2. The continuous devolatilization process for phase change polymer solutions according to claim 1, characterized in that, The first devolatilization device is equipped with a buffer tank, which is used to ensure that the material in the first devolatilization device is continuously discharged when the first valve is closed and the second valve is open.

3. The continuous devolatilization process for phase change polymer solutions according to claim 1, characterized in that, The vacuum-locked container is also equipped with a material level sensor to detect the material level.

4. The continuous devolatilization process for phase change polymer solutions according to claim 1, characterized in that, The first devolatilization device is a horizontal biaxial self-cleaning reactor, and the second devolatilization device is a horizontal single-axis self-cleaning reactor or a horizontal biaxial self-cleaning reactor.

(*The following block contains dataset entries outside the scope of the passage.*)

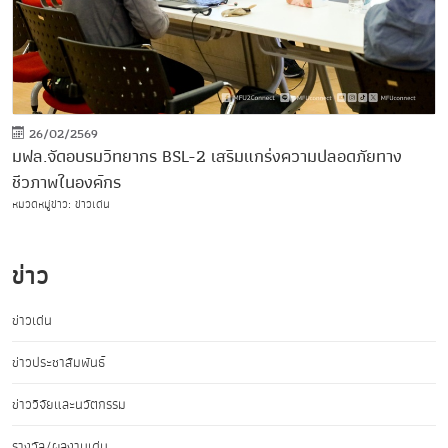
26/02/2569
มฟล.จัดอบรมวิทยากร BSL-2 เสริมแกร่งความปลอดภัยทาง
ชีวภาพในองค์กร
หมวดหมู่ข่าว: ข่าวเด่น
ข่าว
ข่าวเด่น
ข่าวประชาสัมพันธ์
ข่าววิจัยและนวัตกรรม
รางวัล/ผลงานเด่น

5. The continuous devolatilization process for phase change polymer solutions according to claim 1, characterized in that, The vacuum-locked container is a vacuum-locked chamber with a stirring ribbon that has an arch-breaking function.

6. The continuous devolatilization process for phase change polymer solutions according to claim 1, characterized in that, The buffer container is a buffer vessel with an arch-breaking function, equipped with a stirring screw.

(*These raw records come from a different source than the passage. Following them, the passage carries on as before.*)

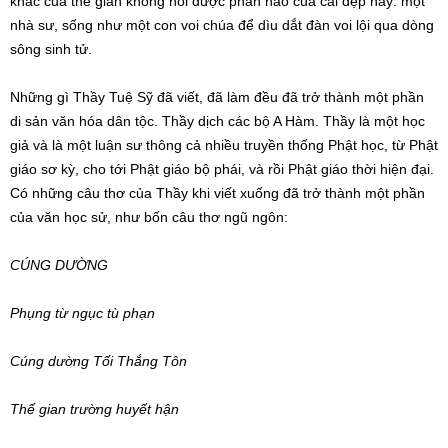
khác của thế gian không nói được phần nào của cái đẹp này: một
nhà sư, sống như một con voi chúa để dìu dắt đàn voi lội qua dòng
sông sinh tử.
Những gì Thầy Tuệ Sỹ đã viết, đã làm đều đã trở thành một phần
di sản văn hóa dân tộc. Thầy dịch các bộ A Hàm. Thầy là một học
giả và là một luận sư thông cả nhiều truyền thống Phật học, từ Phật
giáo sơ kỳ, cho tới Phật giáo bộ phái, và rồi Phật giáo thời hiện đại.
Có những câu thơ của Thầy khi viết xuống đã trở thành một phần
của văn học sử, như bốn câu thơ ngũ ngôn:
CÚNG DƯỜNG
Phụng từ ngục tù phạn
Cúng dường Tối Thắng Tôn
Thế gian trường huyết hận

7. The continuous devolatilization process for phase change polymer solutions according to claim 1, characterized in that, The feeding device is a screw feeder with a single screw or twin screw structure.

8. The continuous devolatilization process for phase change polymer solutions according to claim 1, characterized in that, The material storage container is a material storage tank with an arch-breaking function, equipped with a stirring screw.

9. The continuous devolatilization process for phase change polymer solutions according to claim 1, characterized in that, The first devolatilization device operates at a temperature of 80°C to 300°C and a pressure of 5000Pa to 50000Pa, while the second devolatilization device operates at a temperature of 100°C to 350°C and a pressure of 50Pa to 5000Pa.